One can only imagine how many goals he would have scored if he had started his career playing in that role. “If I was playing today, I’d be like Totti, who’s become an out-and-out striker,” said French legend Michel Platini. “There aren’t any No 10s in the old playmaker role anyway.”
Whether that’s true or not, Francesco has certainly added another layer of complexity to the final third, operating neither as a No 10 or a No 9, but as a 9 and a half. “It’s clear that Totti is one of the few players who doesn’t have a substitute because there is nobody around who plays like him,” reasoned Marcello Lippi. “There are no alternatives for Totti.

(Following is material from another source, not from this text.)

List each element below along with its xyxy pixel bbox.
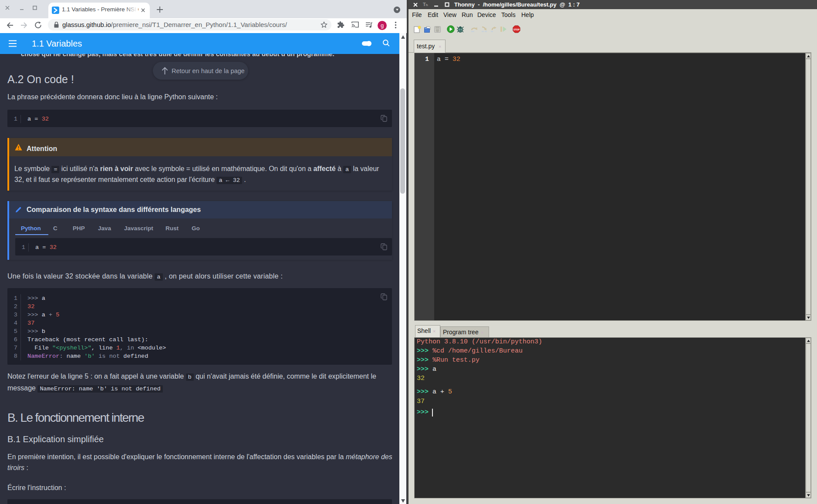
svg-text:STOP: STOP (513, 28, 520, 31)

No one else can play Totti’s position.”
It’s really of little wonder then that Lippi was prepared to wait for him when he suffered a fractured fibula and torn ankle ligaments just four months before the 2006 World Cup. He may not have performed at the same level as at Euro 2000 on account of his rush back to fitness, nor has winning the World Cup diminished the image of him spitting at Christian Poulsen, but Totti’s playing attributes shouldn’t be up for debate.
In terms of fantasia, it’s true, the 33-year-old has his peers, others can hit wonderful passes on the turn a la Totti, but where he is unique is in his much-underrated ability to protect the ball. This blog has struggled to find that doggedness, often misinterpreted as petulance, in other playmakers for whom physique du role means being more butterfly than bulldog.
Defining what constitutes a playmaker certainly isn’t easy. Francesco is emblematic of that ambiguity. Whatever his faults, Totti somehow manages to transcend the game itself. When I moved to Rome, I was struck by a comment of Zeman’s who recalled arriving in the city from Palermo. “Like in ancient history,” he said. “For every real Roman, you have an adopted one, who is immediately integrated and made to feel Roman as well.”
Sentimental as it may sound, I learnt a lot about what it means to be Roman from Totti, the good and the bad. That doesn’t mean I’m about to reveal a “Sei Unica” T-Shirt like he did for Ilary Blasi after scoring in the derby, but it’s no exaggeration to say that Roma without Totti would be like Rome without the Coliseum.